Estafa millonaria en Urbaser

20/03/2011

El Juzgado número 3 de Arrecife ha admitido una querella de la empresa Urbaser contra el exgerente de la empresa, Jacinto Álvarez, y su familia por supuestos delitos de apropiación indebida y estafa millonaria. Acusan al exdirectivo, que denunció sobornos en el caso Unión, de falsificar facturas entre 2003 y 2010.

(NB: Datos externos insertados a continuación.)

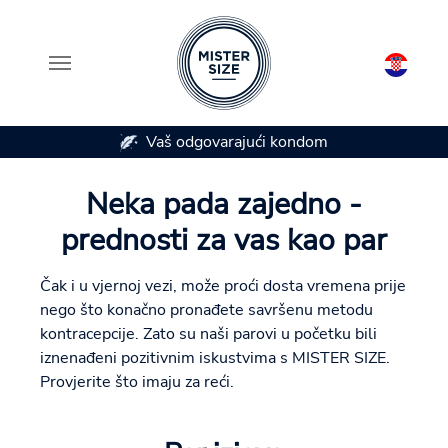
 kondom
Dostupan u 7 veličina kondoma
Skip to main content
Neka pada zajedno -
prednosti za vas kao par
Čak i u vjernoj vezi, može proći dosta vremena prije
nego što konačno pronađete savršenu metodu
kontracepcije. Zato su naši parovi u početku bili
iznenađeni pozitivnim iskustvima s MISTER SIZE.
Provjerite što imaju za reći.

Los hechos detallados en la querella de la empresa de limpieza y cuidado de parques y jardines están siendo investigados desde hace varios meses por el Juzgado de Primera Instancia número 3, que preside el magistrado Jerónimo Alonso.
La denuncia se dirige contra el exgerente de la empresa en Lanzarote, Jacinto Álvarez, que se hizo famoso el pasado mayo de 2010 cuando fue detenido en Arrecife en el marco de la llamada operación Jable, del caso Unión, que instruye el Juzgado número 5 de Arrecife, para desentrañar una macrotrama corrupta. En entonces, Álvarez se destacó por acusar de supuestos sobornos, entre otros a la ex alcaldesa de Arrecife.
La denuncia de Urbaser se dirige, según fuentes consultadas, también contra la mujer, el hijo y la hija de Álvarez, y contra el representante de una famosa gasolinera del centro de Arrecife, como supuestos responsables de una trama de facturas falsas creada durante años y que habrían supuesto un quebranto millonario a la denunciante, para lo cual se aporta una auditoría de cuentas que refleja supuestos enriquecimientos ilícitos continuados entre 2003 y 2010.
Entre los delitos que se les imputan figuran los de apropiación indebida, estafa, falsedad en documento mercantil y simulación contractual, sin perjuicio de otros que puedan ir surgiendo a lo largo de la investigación.
En los hechos que se relatan en la denuncia se acusa al exgerente de montar supuestamente una auténtica trama de facturas falsas y compras inexistente a cargo de la empresa para su enriquecimiento personal y de su familia. Una trama de vínculos y relaciones comerciales con innumerables empresas e instituciones de la isla y que habría supuesto un quebranto cercano al millón de euros, según fuentes cercanas al caso.

Auditoría y testimonios. La denuncia se acompaña de una auditoría de cuentas y testimonios de los trabajadores que revela millonarias facturas falsas en compras inexistentes de material, gasolina, servicios e incluso obras que Álvarez hizo en sus viviendas a cuenta de la empresa, con personal y maquinaria de esta, así como varios contratos a familiares. En la auditoría figuran negocios de miles de euros con varias corporaciones, proveedores y medios de comunicación.